A Defra spokeswoman said that the strain was undergoing thorough laboratory testing, but stated, “the public health risk is very low and there is no risk to the food chain.”

She further said that the UK has a “strong track record” of containing and eliminating previous outbreaks of bird flu.

This comes as the Netherlands discovered an outbreak of the highly contagious disease on Saturday. The Dutch government has placed a temporary ban on the transportation of poultry and eggs.

A spokesperson for Public Health England said they were “assisting Defra in the investigation of an avian flu outbreak at a duck breeding farm in Yorkshire.”

“Based on what we know about this specific strain of avian influenza, the risk to human health in this case is considered extremely low,” they added.

Reuters / Jim Urquhart

Nigel Gibbens, UK Chief Veterinary Officer, told the BBC it was likely that the source of the virus was the recently discovered outbreak in Germany and the Netherlands.
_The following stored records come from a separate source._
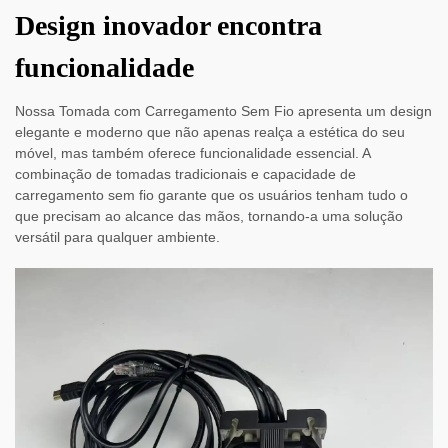
Design inovador encontra
funcionalidade
Nossa Tomada com Carregamento Sem Fio apresenta um design
elegante e moderno que não apenas realça a estética do seu
móvel, mas também oferece funcionalidade essencial. A
combinação de tomadas tradicionais e capacidade de
carregamento sem fio garante que os usuários tenham tudo o
que precisam ao alcance das mãos, tornando-a uma solução
versátil para qualquer ambiente.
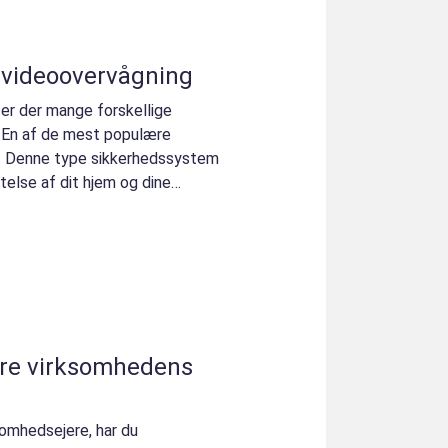
 videoovervågning
 er der mange forskellige
 En af de mest populære
g. Denne type sikkerhedssystem
telse af dit hjem og dine
.
ere virksomhedens
somhedsejere, har du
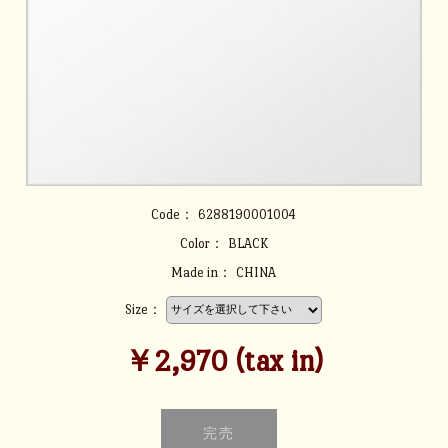
Code：
6288190001004
Color：
BLACK
Made in：
CHINA
Size：
￥2,970 (tax in)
He added that the transmission of the disease could have been through the transportation of poultry, those working with birds, or the wild bird population themselves.

“There are a number of routes and we are looking to do as much as we can to find out the source and eliminate any further risks,” he said.

Following the outbreak in the Netherlands, a 72-hour ban has been enforced on transporting poultry products. A total of 150,000 hens will be slaughtered in order to contain the virus.

The strain of bird flu was found at a battery poultry farm in the village of Hekendorp, in the central province of Utrecht, late on November 15, according to authorities.

Bird flu has caused “serious concern” during previous outbreaks. Normally strains of the virus are not contractible by humans, but two strains, H5N1 and H7N9, can be fatal.

According to the World Health Origination (WHO), the H5N1 virus has a 60-percent mortality rate in humans.

The H7N9 strain was discovered in China in 2013, and has since been responsible for dozens of deaths.